[[ Dataset records, beginning ]]
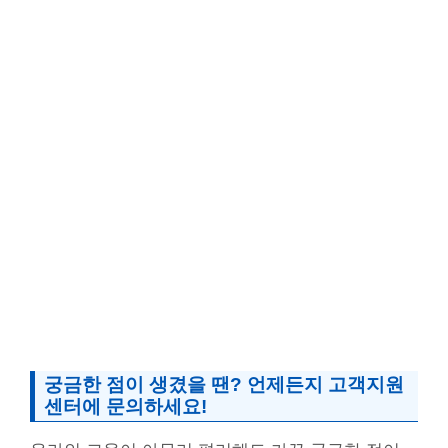
궁금한 점이 생겼을 땐? 언제든지 고객지원
센터에 문의하세요!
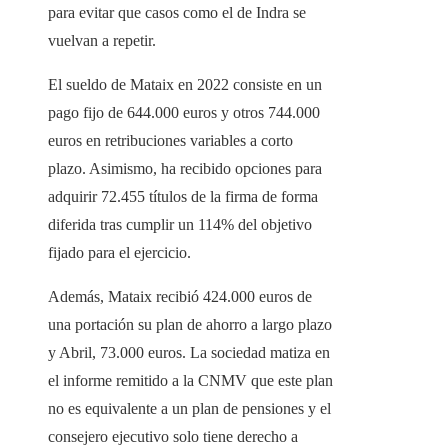
para evitar que casos como el de Indra se
vuelvan a repetir.
El sueldo de Mataix en 2022 consiste en un
pago fijo de 644.000 euros y otros 744.000
euros en retribuciones variables a corto
plazo. Asimismo, ha recibido opciones para
adquirir 72.455 títulos de la firma de forma
diferida tras cumplir un 114% del objetivo
fijado para el ejercicio.
Además, Mataix recibió 424.000 euros de
una portación su plan de ahorro a largo plazo
y Abril, 73.000 euros. La sociedad matiza en
el informe remitido a la CNMV que este plan
no es equivalente a un plan de pensiones y el
consejero ejecutivo solo tiene derecho a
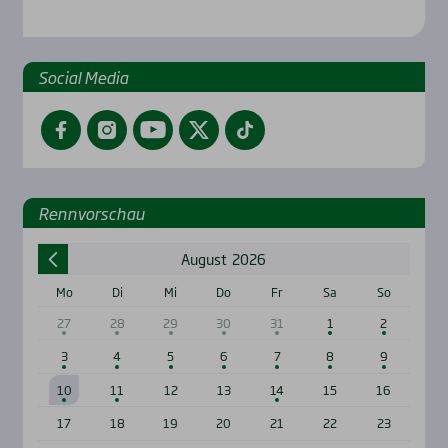
Social Media
Facebook
Instagram
YouTube
Twitter
TikTok
Renn­vor­schau
August
2026
Mo
Di
Mi
Do
Fr
Sa
So
27
28
29
30
31
1
2
3
4
5
6
7
8
9
10
11
12
13
14
15
16
17
18
19
20
21
22
23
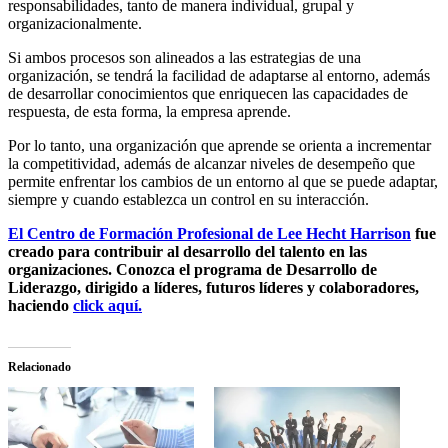
responsabilidades, tanto de manera individual, grupal y
organizacionalmente.
Si ambos procesos son alineados a las estrategias de una
organización, se tendrá la facilidad de adaptarse al entorno, además
de desarrollar conocimientos que enriquecen las capacidades de
respuesta, de esta forma, la empresa aprende.
Por lo tanto, una organización que aprende se orienta a incrementar
la competitividad, además de alcanzar niveles de desempeño que
permite enfrentar los cambios de un entorno al que se puede adaptar,
siempre y cuando establezca un control en su interacción.
El Centro de Formación Profesional de Lee Hecht Harrison
fue
creado para contribuir al desarrollo del talento en las
organizaciones. Conozca el programa de Desarrollo de
Liderazgo, dirigido a líderes, futuros líderes y colaboradores,
haciendo
click aquí.
Relacionado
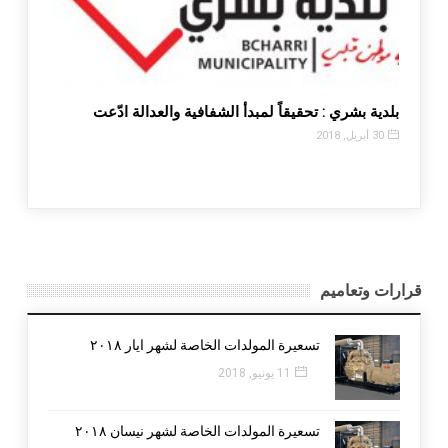
بلدية بشري : تحقيقاً لمبدأ الشفافية والعدالة ادّعت
30 أبريل, 2018
قرارات وتعاميم
تسعيرة المولدات الخاصة لشهر ايار ٢٠١٨
11 يونيو, 2018
تسعيرة المولدات الخاصة لشهر نيسان ٢٠١٨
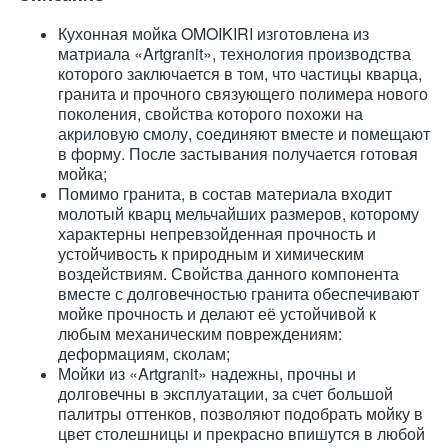
Кухонная мойка OMOIKIRI изготовлена из
матриала «Artgranit», технология производства
которого заключается в том, что частицы кварца,
гранита и прочного связующего полимера нового
поколения, свойства которого похожи на
акриловую смолу, соединяют вместе и помещают
в форму. После застывания получается готовая
мойка;
Помимо гранита, в состав материала входит
молотый кварц мельчайших размеров, которому
характерны непревзойденная прочность и
устойчивость к природным и химическим
воздействиям. Свойства данного компонента
вместе с долговечностью гранита обеспечивают
мойке прочность и делают её устойчивой к
любым механическим повреждениям:
деформациям, сколам;
Мойки из «Artgranit» надежны, прочны и
долговечны в эксплуатации, за счет большой
палитры оттенков, позволяют подобрать мойку в
цвет столешницы и прекрасно впишутся в любой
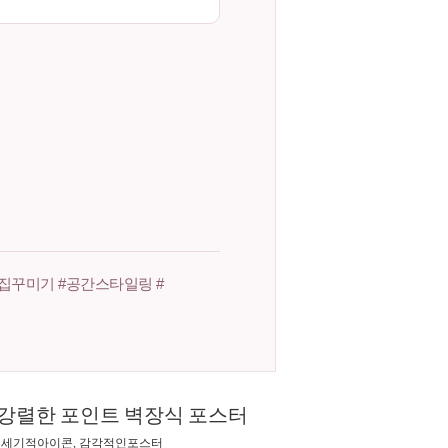
집꾸미기 #공간스타일링 #
 강렬한 포인트 벽장식 포스터
, 세기적아이콘, 감각적인포스터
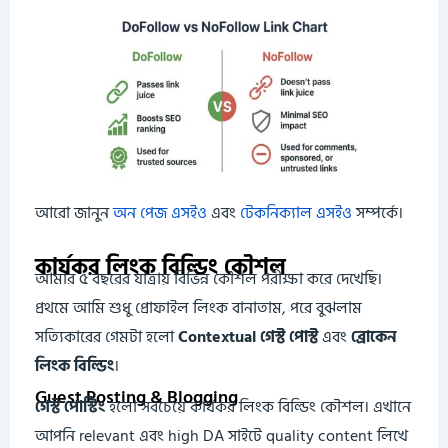
আরো জানুন
অন পেজ এসইও
এবং
টেকনিক্যাল এসইও
সম্পর্কে।
কার্যকর লিংক বিল্ডিং কৌশল
আমার ৫ বছরের যাত্রায় বিভিন্ন কৌশল পরীক্ষা করে দেখেছি।
প্রথমে আমি শুধু প্রোফাইল লিংক বানাতাম, পরে বুঝলাম
সত্যিকারের গেমটা হলো
Contextual গেস্ট পোস্ট
এবং
ব্রোকেন
লিংক বিল্ডিং
।
Guest Posting & Blogging
গেস্ট পোস্টিং
হলো সবচেয়ে কার্যকর লিংক বিল্ডিং কৌশল। এখানে
আপনি relevant এবং high DA সাইটে quality content লিখে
[[ Dataset records, end ]]
**Exercise:** Using the entries above, transcribe exactly from the line that has "pago fijo de 644.000 euros y otros 744.000" through the line that has "Кухонная мойка OMOIKIRI изготовлена из". Pictures are dropped.

**Result:**
pago fijo de 644.000 euros y otros 744.000
euros en retribuciones variables a corto
plazo. Asimismo, ha recibido opciones para
adquirir 72.455 títulos de la firma de forma
diferida tras cumplir un 114% del objetivo
fijado para el ejercicio.
Además, Mataix recibió 424.000 euros de
una portación su plan de ahorro a largo plazo
y Abril, 73.000 euros. La sociedad matiza en
el informe remitido a la CNMV que este plan
no es equivalente a un plan de pensiones y el
consejero ejecutivo solo tiene derecho a
Social Media
Facebook
Instagram
YouTube
Twitter
TikTok
Renn­vor­schau
August
2026
Mo
Di
Mi
Do
Fr
Sa
So
27
28
29
30
31
1
2
3
4
5
6
7
8
9
10
11
12
13
14
15
16
17
18
19
20
21
22
23
responsabilidades, tanto de manera individual, grupal y
organizacionalmente.
Si ambos procesos son alineados a las estrategias de una
organización, se tendrá la facilidad de adaptarse al entorno, además
de desarrollar conocimientos que enriquecen las capacidades de
respuesta, de esta forma, la empresa aprende.
Por lo tanto, una organización que aprende se orienta a incrementar
la competitividad, además de alcanzar niveles de desempeño que
permite enfrentar los cambios de un entorno al que se puede adaptar,
siempre y cuando establezca un control en su interacción.
El Centro de Formación Profesional de Lee Hecht Harrison
fue
creado para contribuir al desarrollo del talento en las
organizaciones. Conozca el programa de Desarrollo de
Liderazgo, dirigido a líderes, futuros líderes y colaboradores,
haciendo
click aquí.
Relacionado
بلدية بشري : تحقيقاً لمبدأ الشفافية والعدالة ادّعت
30 أبريل, 2018
قرارات وتعاميم
تسعيرة المولدات الخاصة لشهر ايار ٢٠١٨
11 يونيو, 2018
تسعيرة المولدات الخاصة لشهر نيسان ٢٠١٨
Кухонная мойка OMOIKIRI изготовлена из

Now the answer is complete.